Exercise goal
Match on the string "Etiam" in the entries below and return every matching line.

Excerpted data
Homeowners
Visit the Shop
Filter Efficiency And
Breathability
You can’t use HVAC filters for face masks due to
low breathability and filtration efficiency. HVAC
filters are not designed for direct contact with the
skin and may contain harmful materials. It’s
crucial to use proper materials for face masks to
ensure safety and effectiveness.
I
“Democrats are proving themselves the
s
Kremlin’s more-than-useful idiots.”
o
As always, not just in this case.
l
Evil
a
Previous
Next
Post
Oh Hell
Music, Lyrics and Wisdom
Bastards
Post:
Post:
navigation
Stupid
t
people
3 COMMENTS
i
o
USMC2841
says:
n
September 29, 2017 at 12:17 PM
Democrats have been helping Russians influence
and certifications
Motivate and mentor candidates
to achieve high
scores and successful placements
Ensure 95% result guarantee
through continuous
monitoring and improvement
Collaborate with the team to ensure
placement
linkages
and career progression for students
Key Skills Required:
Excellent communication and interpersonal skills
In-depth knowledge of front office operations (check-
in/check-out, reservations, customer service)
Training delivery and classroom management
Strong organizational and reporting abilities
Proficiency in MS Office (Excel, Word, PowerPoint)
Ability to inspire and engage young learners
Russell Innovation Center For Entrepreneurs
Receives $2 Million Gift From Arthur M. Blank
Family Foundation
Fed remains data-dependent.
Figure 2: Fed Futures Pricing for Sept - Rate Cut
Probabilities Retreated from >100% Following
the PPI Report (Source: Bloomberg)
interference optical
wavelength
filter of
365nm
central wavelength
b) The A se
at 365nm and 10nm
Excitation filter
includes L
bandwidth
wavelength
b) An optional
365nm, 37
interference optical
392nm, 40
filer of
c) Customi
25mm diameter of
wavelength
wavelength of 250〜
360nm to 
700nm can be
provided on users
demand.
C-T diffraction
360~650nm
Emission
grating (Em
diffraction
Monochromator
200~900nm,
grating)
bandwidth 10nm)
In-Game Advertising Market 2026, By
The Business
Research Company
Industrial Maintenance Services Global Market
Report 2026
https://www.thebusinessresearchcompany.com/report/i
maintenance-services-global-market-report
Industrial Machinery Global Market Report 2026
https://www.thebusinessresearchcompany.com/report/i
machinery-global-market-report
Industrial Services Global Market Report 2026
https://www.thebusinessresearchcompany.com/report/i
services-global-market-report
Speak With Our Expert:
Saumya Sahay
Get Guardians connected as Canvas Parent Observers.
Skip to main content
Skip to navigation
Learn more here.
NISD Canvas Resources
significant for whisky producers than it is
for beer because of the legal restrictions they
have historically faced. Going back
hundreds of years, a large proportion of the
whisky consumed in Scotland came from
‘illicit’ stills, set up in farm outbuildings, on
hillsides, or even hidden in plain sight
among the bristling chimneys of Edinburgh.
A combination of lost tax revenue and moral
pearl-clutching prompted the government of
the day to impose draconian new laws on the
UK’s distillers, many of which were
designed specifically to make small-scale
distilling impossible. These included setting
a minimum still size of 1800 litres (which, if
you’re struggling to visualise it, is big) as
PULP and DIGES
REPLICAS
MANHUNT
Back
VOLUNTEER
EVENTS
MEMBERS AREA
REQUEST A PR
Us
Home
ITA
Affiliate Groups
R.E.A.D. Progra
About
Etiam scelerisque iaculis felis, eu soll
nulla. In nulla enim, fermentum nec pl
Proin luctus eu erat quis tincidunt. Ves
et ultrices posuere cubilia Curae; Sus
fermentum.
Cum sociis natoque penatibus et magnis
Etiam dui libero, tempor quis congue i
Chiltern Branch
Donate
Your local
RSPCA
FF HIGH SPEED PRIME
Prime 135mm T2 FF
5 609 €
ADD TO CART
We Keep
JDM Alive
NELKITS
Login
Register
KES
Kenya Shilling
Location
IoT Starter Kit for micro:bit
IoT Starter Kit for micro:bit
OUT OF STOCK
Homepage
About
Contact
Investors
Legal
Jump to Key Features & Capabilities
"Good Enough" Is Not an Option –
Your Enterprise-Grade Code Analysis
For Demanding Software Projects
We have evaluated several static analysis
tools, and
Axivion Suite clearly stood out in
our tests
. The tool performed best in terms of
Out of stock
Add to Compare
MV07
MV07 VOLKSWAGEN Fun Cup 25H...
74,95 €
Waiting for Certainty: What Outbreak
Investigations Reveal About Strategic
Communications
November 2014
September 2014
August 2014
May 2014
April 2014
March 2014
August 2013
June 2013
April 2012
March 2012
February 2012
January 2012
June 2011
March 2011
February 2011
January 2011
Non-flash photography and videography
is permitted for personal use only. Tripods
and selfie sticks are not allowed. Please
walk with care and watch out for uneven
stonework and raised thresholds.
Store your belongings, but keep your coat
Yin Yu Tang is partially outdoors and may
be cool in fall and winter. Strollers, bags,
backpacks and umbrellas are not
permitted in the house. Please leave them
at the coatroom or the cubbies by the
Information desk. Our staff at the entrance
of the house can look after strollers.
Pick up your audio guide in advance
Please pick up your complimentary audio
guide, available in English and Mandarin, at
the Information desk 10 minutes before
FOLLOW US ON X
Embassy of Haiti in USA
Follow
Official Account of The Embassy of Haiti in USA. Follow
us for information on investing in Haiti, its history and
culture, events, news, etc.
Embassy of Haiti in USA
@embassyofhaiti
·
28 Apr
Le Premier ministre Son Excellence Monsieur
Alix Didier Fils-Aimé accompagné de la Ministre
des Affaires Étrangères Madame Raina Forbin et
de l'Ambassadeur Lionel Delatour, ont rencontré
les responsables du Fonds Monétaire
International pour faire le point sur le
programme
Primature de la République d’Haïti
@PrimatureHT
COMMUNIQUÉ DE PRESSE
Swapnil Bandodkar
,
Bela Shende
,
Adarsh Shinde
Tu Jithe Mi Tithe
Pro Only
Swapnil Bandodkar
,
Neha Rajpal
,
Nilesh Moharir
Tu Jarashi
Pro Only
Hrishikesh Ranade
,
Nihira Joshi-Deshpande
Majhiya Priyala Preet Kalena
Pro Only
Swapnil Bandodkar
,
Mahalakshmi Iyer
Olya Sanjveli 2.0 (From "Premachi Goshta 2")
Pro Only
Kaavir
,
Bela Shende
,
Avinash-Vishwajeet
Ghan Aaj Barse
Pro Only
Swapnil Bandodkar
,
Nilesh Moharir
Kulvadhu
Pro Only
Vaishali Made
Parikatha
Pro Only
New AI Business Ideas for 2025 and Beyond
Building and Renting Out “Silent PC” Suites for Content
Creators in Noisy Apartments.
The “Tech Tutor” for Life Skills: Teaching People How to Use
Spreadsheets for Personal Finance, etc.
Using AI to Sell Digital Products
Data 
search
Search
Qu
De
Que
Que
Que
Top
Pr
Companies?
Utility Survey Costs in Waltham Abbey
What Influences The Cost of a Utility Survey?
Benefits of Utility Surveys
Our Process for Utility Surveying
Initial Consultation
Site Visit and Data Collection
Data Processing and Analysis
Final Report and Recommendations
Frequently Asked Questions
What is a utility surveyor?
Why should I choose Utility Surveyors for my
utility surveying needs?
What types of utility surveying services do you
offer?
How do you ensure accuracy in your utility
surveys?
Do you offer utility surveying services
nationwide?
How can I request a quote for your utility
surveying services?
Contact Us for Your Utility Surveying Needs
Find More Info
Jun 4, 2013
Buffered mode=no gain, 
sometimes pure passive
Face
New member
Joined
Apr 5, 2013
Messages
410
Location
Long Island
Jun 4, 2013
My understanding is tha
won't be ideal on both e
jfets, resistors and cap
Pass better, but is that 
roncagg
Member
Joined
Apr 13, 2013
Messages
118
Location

The completed task
Etiam scelerisque iaculis felis, eu soll
Etiam dui libero, tempor quis congue i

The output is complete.